» Task brief:
Pull out each line of the records holding the string "Show".

» Available data:
[Start of Attachment]
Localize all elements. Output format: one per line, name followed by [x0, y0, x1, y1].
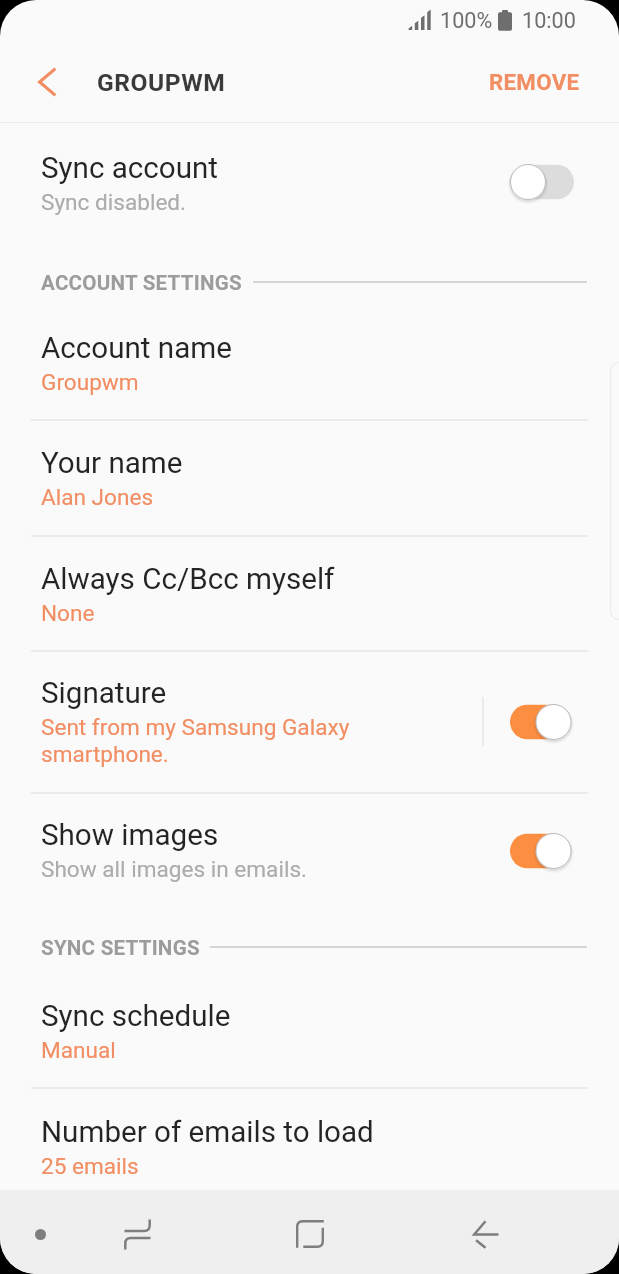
staticText: None	[41, 600, 95, 626]
button[interactable]: Show images toggle, on	[495, 823, 585, 879]
button[interactable]	[0, 419, 619, 535]
button[interactable]	[470, 50, 592, 118]
staticText: Number of emails to load	[41, 1115, 374, 1150]
staticText: smartphone.	[41, 741, 169, 767]
staticText: Sync account	[41, 151, 219, 186]
staticText: GROUPWM	[97, 68, 226, 97]
staticText: ACCOUNT SETTINGS	[41, 271, 242, 295]
staticText: Account name	[41, 331, 232, 366]
staticText: Sync disabled.	[41, 189, 187, 215]
button[interactable]	[0, 304, 619, 419]
button[interactable]: Sync account toggle, off	[498, 154, 588, 210]
staticText: Your name	[41, 446, 183, 481]
button[interactable]	[0, 1088, 619, 1188]
staticText: Always Cc/Bcc myself	[41, 562, 335, 597]
staticText: Show all images in emails.	[41, 856, 308, 882]
button[interactable]: Recent apps	[81, 1192, 193, 1274]
staticText: Sent from my Samsung Galaxy	[41, 714, 350, 740]
staticText: Sync schedule	[41, 999, 231, 1034]
button[interactable]: Home	[254, 1192, 366, 1274]
button[interactable]: More options	[3, 1192, 77, 1274]
button[interactable]: Back	[430, 1192, 542, 1274]
staticText: Signature	[41, 676, 167, 711]
button[interactable]: Navigate up	[13, 48, 81, 116]
staticText: Manual	[41, 1037, 116, 1063]
staticText: 25 emails	[41, 1153, 139, 1179]
button[interactable]	[0, 793, 619, 903]
button[interactable]	[0, 650, 619, 792]
staticText: REMOVE	[489, 69, 580, 95]
staticText: 100%	[440, 8, 493, 33]
staticText: 10:00	[522, 8, 576, 33]
button[interactable]: Signature toggle, on	[495, 694, 585, 750]
button[interactable]	[0, 972, 619, 1088]
staticText: Show images	[41, 818, 219, 853]
button[interactable]	[0, 123, 619, 235]
button[interactable]	[0, 535, 619, 650]
staticText: Alan Jones	[41, 484, 154, 510]
staticText: SYNC SETTINGS	[41, 936, 200, 960]
staticText: Groupwm	[41, 369, 139, 395]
[End of Attachment]
» Response for this exercise:
button[interactable]: Show images toggle, on	[495, 823, 585, 879]
staticText: Show all images in emails.	[41, 856, 308, 882]
staticText: Show images	[41, 818, 219, 853]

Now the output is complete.